Quantize cannot find the training label map from an AutoML checkpoint:
OneFormer Lightning checkpoints retain train-time absolute dataset paths in
their saved hparams. When running downstream actions from an AutoML child
checkpoint, keep the parent AutoML job directory accessible at its original
/results/<job_id> path inside the action container in addition to passing the
resolved checkpoint path. Otherwise quantize can fail while loading checkpoint
hparams even when the current spec includes a valid dataset.label_map.

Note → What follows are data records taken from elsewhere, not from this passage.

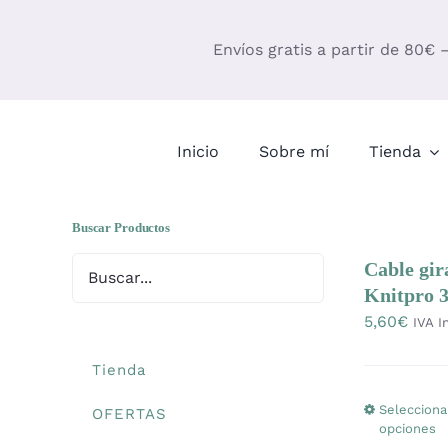
Saltar
al
Envíos gratis a partir de 80€ 
contenido
Inicio
Sobre mí
Tienda
Buscar Productos
Cable gir
Knitpro 3
5,60
€
IVA I
Tienda
Selecciona
OFERTAS
opciones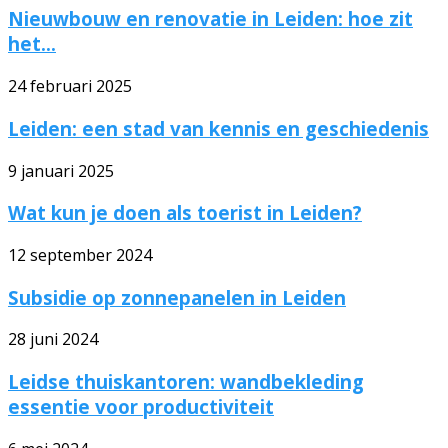
Nieuwbouw en renovatie in Leiden: hoe zit
het...
24 februari 2025
Leiden: een stad van kennis en geschiedenis
9 januari 2025
Wat kun je doen als toerist in Leiden?
12 september 2024
Subsidie op zonnepanelen in Leiden
28 juni 2024
Leidse thuiskantoren: wandbekleding
essentie voor productiviteit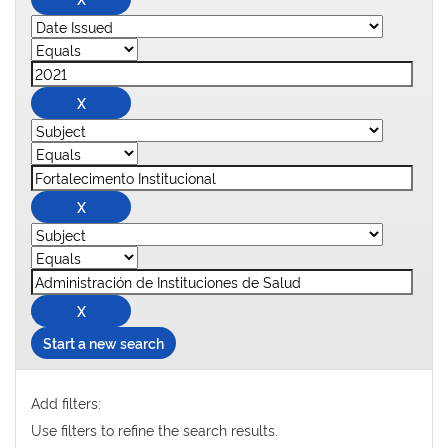
Start a new search
Add filters:
Use filters to refine the search results.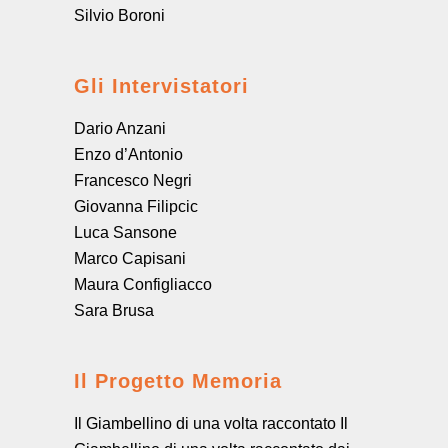
Silvio Boroni
Gli Intervistatori
Dario Anzani
Enzo d’Antonio
Francesco Negri
Giovanna Filipcic
Luca Sansone
Marco Capisani
Maura Configliacco
Sara Brusa
Il Progetto Memoria
Il Giambellino di una volta raccontato Il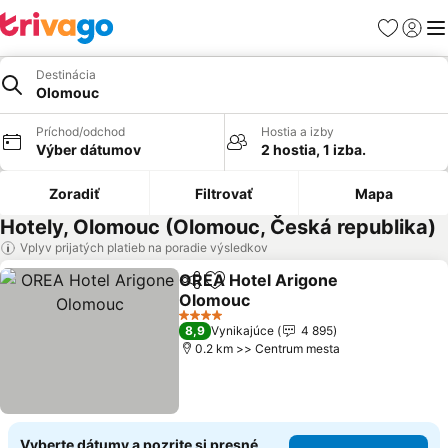
Obľúbené
Prihlási
Me
Destinácia
Olomouc
Príchod/odchod
Hostia a izby
Výber dátumov
2 hostia, 1 izba.
Zoradiť
Filtrovať
Mapa
Hotely, Olomouc (Olomouc, Česká republika)
Vplyv prijatých platieb na poradie výsledkov
OREA Hotel Arigone
Zdieľať
Pridať do obľúbených
Olomouc
4 Počet hviezdičiek
8,9
Vynikajúce
4 895
0.2 km >> Centrum mesta
Vyberte dátumy a pozrite si presné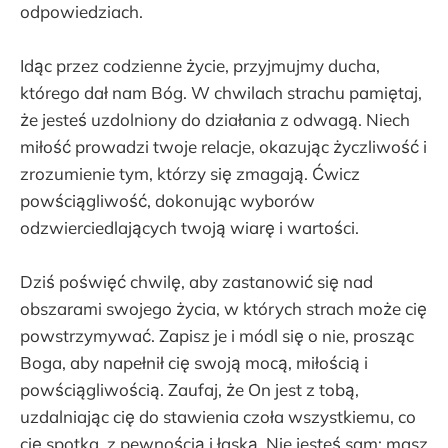
odpowiedziach.
Idąc przez codzienne życie, przyjmujmy ducha,
którego dał nam Bóg. W chwilach strachu pamiętaj,
że jesteś uzdolniony do działania z odwagą. Niech
miłość prowadzi twoje relacje, okazując życzliwość i
zrozumienie tym, którzy się zmagają. Ćwicz
powściągliwość, dokonując wyborów
odzwierciedlających twoją wiarę i wartości.
Dziś poświęć chwilę, aby zastanowić się nad
obszarami swojego życia, w których strach może cię
powstrzymywać. Zapisz je i módl się o nie, prosząc
Boga, aby napełnił cię swoją mocą, miłością i
powściągliwością. Zaufaj, że On jest z tobą,
uzdalniając cię do stawienia czoła wszystkiemu, co
cię spotka, z pewnością i łaską. Nie jesteś sam; masz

Slow training: 50 default epochs with batch_size=1 is slow on single GPU. Use multi-GPU distributed training.
Spec Param / Parent Model Inference
Model-specific inference mappings belong in this MD file, not in config.json. Generated runners should read this section and apply the mappings with SDK helpers before create_job(). This mirrors the old microservices infer_params.py flow.

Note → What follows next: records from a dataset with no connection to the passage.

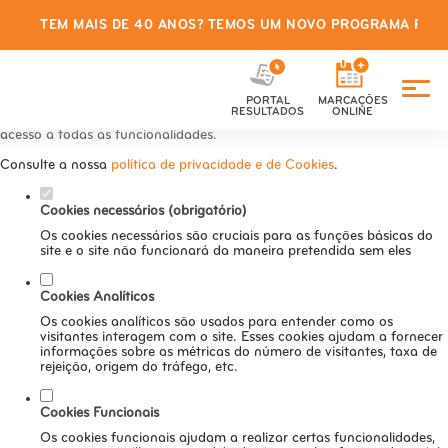
TEM MAIS DE 40 ANOS? TEMOS UM NOVO PROGRAMA PARA
Defina as suas preferências de
cookies para este website.
PORTAL
MARCAÇÕES
Este website utiliza cookies estritamente necessários, analíticos e
RESULTADOS
ONLINE
funcionais, para lhe oferecer uma boa experiência de navegação e
acesso a todas as funcionalidades.
Consulte a nossa
política de privacidade e de Cookies
.
Cookies necessários (obrigatório)
Os cookies necessários são cruciais para as funções básicas do
site e o site não funcionará da maneira pretendida sem eles
Cookies Analíticos
Os cookies analíticos são usados para entender como os
visitantes interagem com o site. Esses cookies ajudam a fornecer
informações sobre as métricas do número de visitantes, taxa de
rejeição, origem do tráfego, etc.
Cookies Funcionais
Os cookies funcionais ajudam a realizar certas funcionalidades,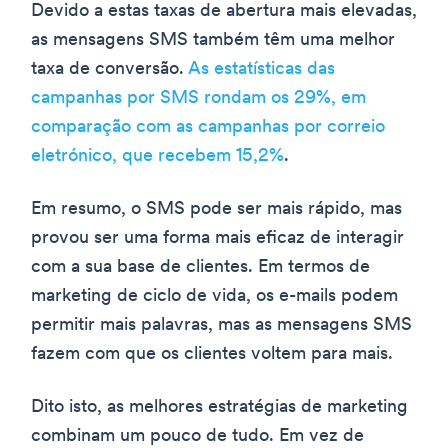
Devido a estas taxas de abertura mais elevadas,
as mensagens SMS também têm uma melhor
taxa de conversão.
As estatísticas das
campanhas por SMS rondam os 29%, em
comparação com as campanhas por correio
eletrónico, que recebem 15,2%
.
Em resumo, o SMS pode ser mais rápido, mas
provou ser uma forma mais eficaz de interagir
com a sua base de clientes. Em termos de
marketing de ciclo de vida, os e-mails podem
permitir mais palavras, mas as mensagens SMS
fazem com que os clientes voltem para mais.
Dito isto, as melhores estratégias de marketing
combinam um pouco de tudo. Em vez de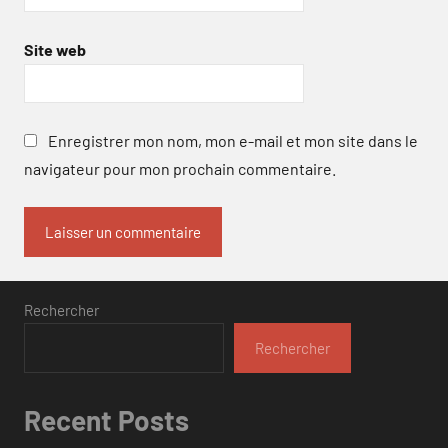
Site web
Enregistrer mon nom, mon e-mail et mon site dans le
navigateur pour mon prochain commentaire.
Rechercher
Rechercher
Recent Posts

Inference mappings from TAO Core oneformer.config.json:
| Action | Spec Field | Inference Function | Meaning |
|---|---|---|---|
| evaluate | encryption_key |
key |
encryption key |
| evaluate | evaluate.checkpoint |
parent_model |
model file inferred from the parent job results folder |
| evaluate | evaluate.trt_engine |
parent_model |
model file inferred from the parent job results folder |
| evaluate | results_dir |
output_dir |
current job results directory |
| export | encryption_key |
key |
encryption key |
| export | export.checkpoint |
parent_model |
model file inferred from the parent job results folder |
| export | export.onnx_file |
create_onnx_file |
output ONNX path |
| export | results_dir |
output_dir |
current job results directory |
| gen_trt_engine | encryption_key |
key |
encryption key |
| gen_trt_engine | gen_trt_engine.onnx_file |
parent_model |
model file inferred from the parent job results folder |
| gen_trt_engine | gen_trt_engine.trt_engine |
create_engine_file |
output TensorRT engine path |
| gen_trt_engine | results_dir |
output_dir |
current job results directory |
| inference | encryption_key |
key |
encryption key |
| inference | inference.checkpoint |
parent_model |
model file inferred from the parent job results folder |
| inference | inference.trt_engine |
parent_model |
model file inferred from the parent job results folder |
| inference | results_dir |
output_dir |
current job results directory |
| quantize | encryption_key |
key |
encryption key |
| quantize | quantize.model_path |
parent_model |
model file inferred from the parent job results folder |
| quantize | results_dir |
output_dir |
current job results directory |
| train | encryption_key |
key |
encryption key |
| train | results_dir |
output_dir |
current job results directory |
| train | train.pretrained_backbone |
{'link': 'https://github.com/SwinTransformer/storage/releases/download/v1.0.8/swin_tiny_patch4_window7_224_22k.pth', 'destination_path': '/ptm/mask2former/swin_tiny_patch4_window7_224_22k/swin_tiny_patch4_window7_224_22k.pth'} |
{'link': 'https://github.com/SwinTransformer/storage/releases/download/v1.0.8/swin_tiny_patch4_window7_224_22k.pth', 'destination_path': '/ptm/mask2former/swin_tiny_patch4_window7_224_22k/swin_tiny_patch4_window7_224_22k.pth'} |
| train | train.pretrained_model |
ptm_if_no_resume_model |
PTM when no resume checkpoint exists |
| train | train.resume_training_checkpoint_path |
resume_model |
model file inferred from the current job results folder |
For parent_model or parent_model_folder, pass the upstream train/export/AutoML child job id as parent_job_id. The SDK lists the parent result folder, filters checkpoint artifacts, and returns the selected model file or folder. Do not add these mappings back to config.json and do not patch generated runner scripts to guess checkpoint paths.